Sistematiğiniz var. Duygu karışmayınca telaş ve sabırsızlık olmuyor, duygular yüzünden algıda seçicilik ya da seçenek daralması olmuyor. Ölçü insanı olduğunuz için dengeli ve sakinsiniz. Kimse bocaladığınızı ya da serinkanlılığınızı kaybettiğinize tanık olmadığı için daha baştan saygı ve güven uyandırıyorsunuz. O yüzden derdi, sorunu olan size başvuruyor. Sizin yönteminiz çok yalın: Sağduyu ve mantıkla yol alındığında çözülmeyecek sorun yok.

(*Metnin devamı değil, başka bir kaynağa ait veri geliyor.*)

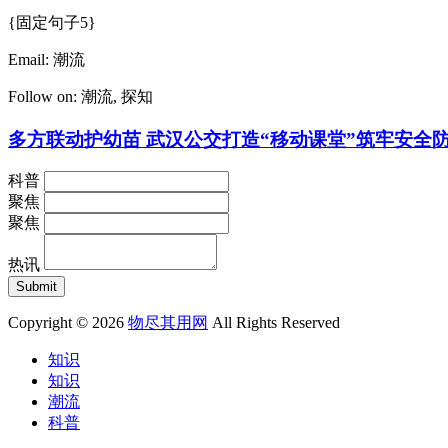
{固定句子5}
Email:
潮流
Follow on:
潮流
,
探知
多方联动护幼苗 武汉公交打造“移动课堂”筑牢安全
科普
聚焦
聚焦
热讯
Copyright © 2026
物尽其用网
All Rights Reserved
知识
知识
潮流
科普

d’ler çoğunluktaysa SORUN YARATAN
Siz sorun yaratan bir karaktere sahipsiniz ve yarattığınız sorunlar genellikle size değil, uzak ya da yakın çevrenize dert oluyor. Bencillik ve benmerkezcilik katsayınız yüksek olduğu için başkalarının varlığı sizin için yok hükmünde. İstisnalar mı: Sizden güçlü konumda kim varsa…
Güçten yana olduğunuz için kişisel sorun yaşamıyorsunuz. Ancak gündelik hayatta yakın çevreniz hep sizin dayattığınız bir ortam ya da şartlara maruz kalıyor. Onlar biraz daha kendilerini gözetmenizi istiyorlar. Çünkü hayatı adeta tek başınıza yaşıyormuş gibisiniz.
Her türden konfor ve lüksü hak ettiğinizi hissediyorsunuz. Verici değil alıcısınız. Vericiliğiniz sadece size hayranlık, övgü veya konfor olarak dönebilecek durumlarda gerçekleşiyor. Karar söz konusu olduğunda sadece kendiniz için doğru bulduğunuz kararlar alıyorsunuz. Bu kararların yakınlarınız için sorun yaratabilmesi bu yüzden. Önemsiz saydığınız kişilere gelince: Vay hallerine!